### The records
BEGIN
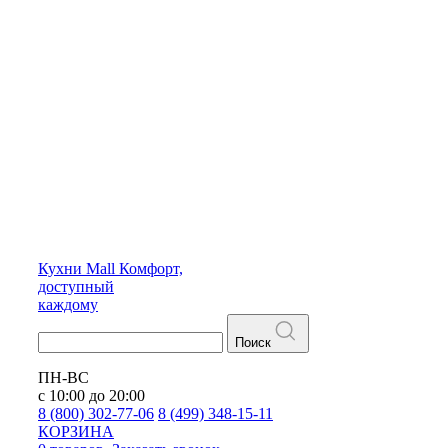
Кухни
Mall
Комфорт,
доступный
каждому
Поиск
ПН-ВС
с 10:00 до 20:00
8 (800) 302-77-06
8 (499) 348-15-11
КОРЗИНА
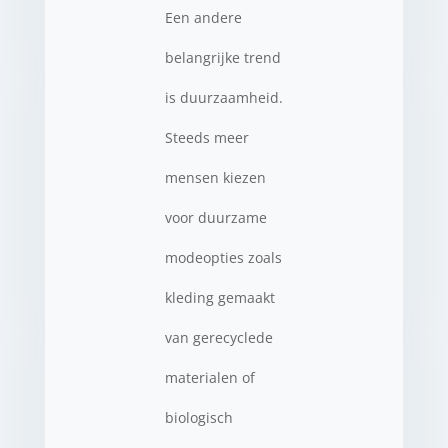
Een andere
belangrijke trend
is duurzaamheid.
Steeds meer
mensen kiezen
voor duurzame
modeopties zoals
kleding gemaakt
van gerecyclede
materialen of
biologisch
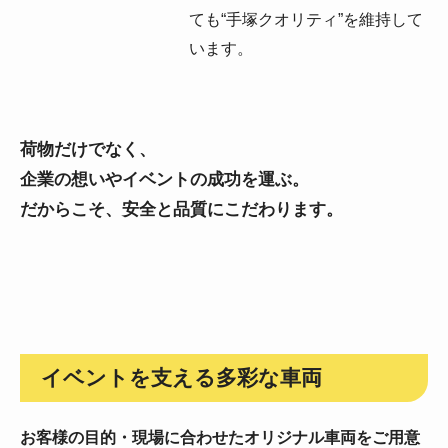
ても“手塚クオリティ”を維持して
います。
荷物だけでなく、
企業の想いやイベントの成功を運ぶ。
だからこそ、安全と品質にこだわります。
イベントを支える多彩な車両
お客様の目的・現場に合わせたオリジナル車両をご用意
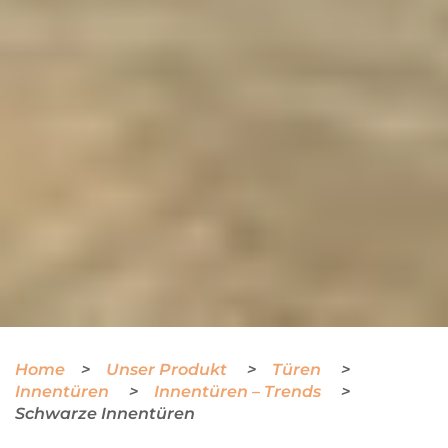
Home
Unser Produkt
Türen
Innentüren
Innentüren – Trends
Schwarze Innentüren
END
After locating the line that holds "Steeds meer", output exactly the lines from it through the last line of the material above, inclusive, without pictures.

Steeds meer
mensen kiezen
voor duurzame
modeopties zoals
kleding gemaakt
van gerecyclede
materialen of
biologisch
ても“手塚クオリティ”を維持して
います。
荷物だけでなく、
企業の想いやイベントの成功を運ぶ。
だからこそ、安全と品質にこだわります。
イベントを支える多彩な車両
お客様の目的・現場に合わせたオリジナル車両をご用意
Home
Unser Produkt
Türen
Innentüren
Innentüren – Trends
Schwarze Innentüren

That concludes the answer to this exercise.